Effects of focal metallic implants on opposing cartilage – an in-vitro study with an abrasion test machine
BMC Musculoskeletal Disorders volume 21, Article number: 261 (2020)
For focal cartilage defects, biological repair might be ineffective in patients over 45 years. A focal metallic implant (FMI) (Hemi-CAP Arthrosurface Inc., Franklin, MA, USA) was designed to reduce symptoms. The aim of this study was to evaluate the effects of a FMI on the opposing tibial cartilage in a biomechanical set-up. It is hypothesized that a FMI would not damage the opposing cartilage under physiological loading conditions.
An abrasion machine was used to test the effects of cyclic loading on osteochondral plugs. The machine applied a compressive load of 33 N and sheared the samples 10 mm in the anteroposterior direction by 1 Hz. Tibial osteochondral plugs from porcine knees were placed in opposition to a FMI and cycled for 1 or 6 h. After testing each plug was fixed, stained and evaluated for cartilage damage.
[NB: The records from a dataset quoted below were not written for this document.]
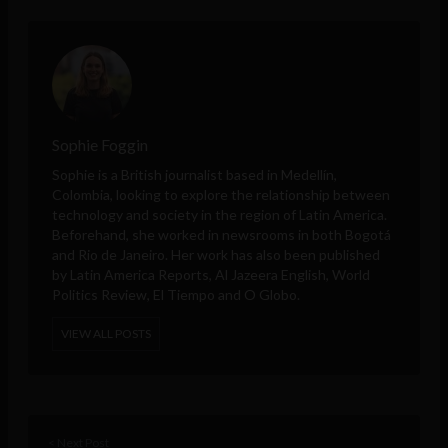
Sophie Foggin
Sophie is a British journalist based in Medellín,
Colombia, looking to explore the relationship between
technology and society in the region of Latin America.
Beforehand, she worked in newsrooms in both Bogotá
and Rio de Janeiro. Her work has also been published
by Latin America Reports, Al Jazeera English, World
Politics Review, El Tiempo and O Globo.
VIEW ALL POSTS
< Next Post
After 1 h of loading (n = 6), none of the osteochondral plugs showed histologic signs of degradation. After 6 h of loading (n = 6) three samples had histologic signs of injury in the tangential zone (grade 1) and one had signs of injury in the transitional and deep zones (grade 2). Exploration for 6 h resulted in significant more cartilage damage compared to the shorter exploration time (p = 0.06). However, no significant difference between saline and hyaluronic acid was evident (p = 0.55).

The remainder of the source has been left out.